# Other .NET Programming > Windows Presentation Foundation (WPF) & XAML forum >  Referencing application resources from XAML

## Eri523

One of my older toy development apps (ported from originally Windows Forms to WPF, but I don't think that matters) uses some bitmap resources (originally JPG and PNG files) which have been added to the application's Resources.resx file. While, in most variations I tried, it works fine on the development system, it reliably keeps failing on anything else, due to exceptions getting thrown because it tries to access the original bitmap files in the project directory of which, usually, not even the drive letter exists on the target machine.

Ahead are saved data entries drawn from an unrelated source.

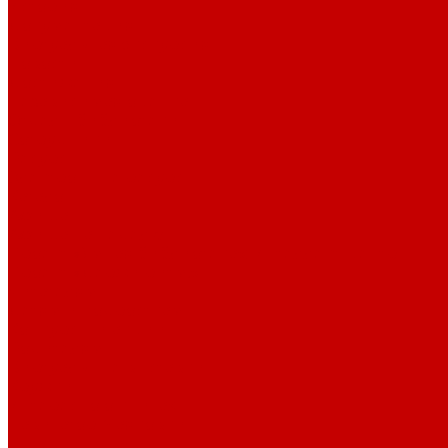
История
Документация
Виртуальная экскурсия
Новости
Достижения
Независимая оценка
Отделы библиотеки
Сотрудники
Ресурсы
Электронные ресурсы
Каталог
Афиша
Афиша на неделю
Проект «Умная библиотека»: Интеллект-центр
Проект «Держи ритм!»
Читателям
Детям и подросткам
Конкурсы и акции
Родителям
Виртуальные выставки
Кружки
Интересно о книгах
Навигатор Маяковки
Профессионалам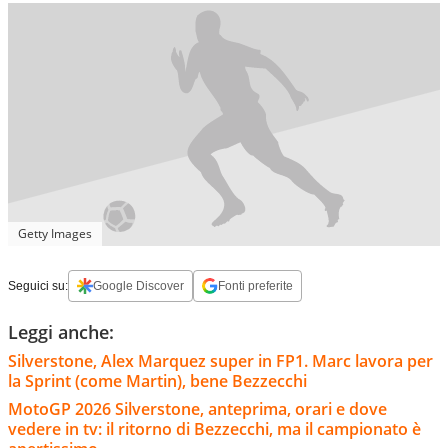
Getty Images
Seguici su:
Google Discover
Fonti preferite
Leggi anche:
Silverstone, Alex Marquez super in FP1. Marc lavora per
la Sprint (come Martin), bene Bezzecchi
MotoGP 2026 Silverstone, anteprima, orari e dove
vedere in tv: il ritorno di Bezzecchi, ma il campionato è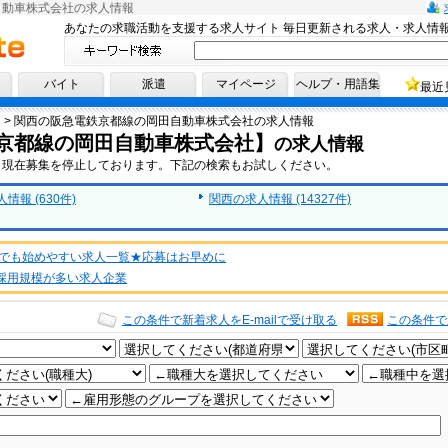
自動車株式会社の求人情報
あなたの求職活動を支援する求人サイト 毎日更新される求人・求人情
へ！
バイト
派遣
マイページ
ヘルプ・用語集
最近
>
関西の阪急電鉄京都線の岡田自動車株式会社の求人情報
京都線の岡田自動車株式会社】
の求人情報
、現在募集を停止しております。下記の検索もお試しください。
報 (630件)
関西の求人情報 (14327件)
でも始めやすい求人一覧★応募はお早めに
★採用規模が多い求人企業
この条件で新着求人をE-mailで受け取る
この条件で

The closest I got, I think, was XAML BitmapImage references that looked quite similar to those shown in the unanswered thread http://forums.codeguru.com/showthrea...lem-with-fonts! from one and a half year ago, yet didn't work. After having tried every this and that I could think of and really running out of ideas, I'm starting to feel rather silly now...  :Frown:  MSDN docs didn't turn out to really be helpful to me this time either.

----------


## Arjay

Not sure what you've tried and it's been a while since I've coded in WPF, but if you haven't done so try setting the resource as a embedded resource (right click on the resource in the solution explorer and choose properties. You should see a setting that allows you to compile it as an embedded resource.

----------


## Eri523

Thanks for your suggestion. In fact, all the image files' Build Action property in Solution Explorer was set to None, changed that to Embedded Resource. This led to approximately doubling the application's .exe file size, which is logical: The .exe contains very few actual code, just for a relatively simple GUI; the actual model code resides in a separate DLL which is common among the WPF and Windows Forms versions of the program. The four image resources are one larger JPEG of about 580 KB and three small PNGs of insignificant size. Now they obviously are embedded twice, once per the changed property in Solution explorer, onjce per Resources.resx (as they already were before, just not accessed properly).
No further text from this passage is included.